What is expected: Whichever lines of the entries hold the word "Hotel" should be identified and copied.

Record excerpts:

=== Section Start ===

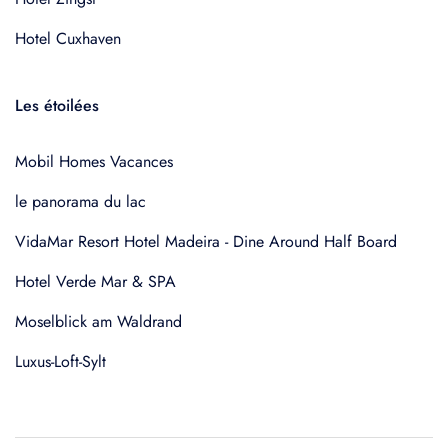
Hotel Cuxhaven
Les étoilées
Mobil Homes Vacances
le panorama du lac
VidaMar Resort Hotel Madeira - Dine Around Half Board
Hotel Verde Mar & SPA
Moselblick am Waldrand
Luxus-Loft-Sylt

=== Section End ===

Result below:
Hotel Cuxhaven
VidaMar Resort Hotel Madeira - Dine Around Half Board
Hotel Verde Mar & SPA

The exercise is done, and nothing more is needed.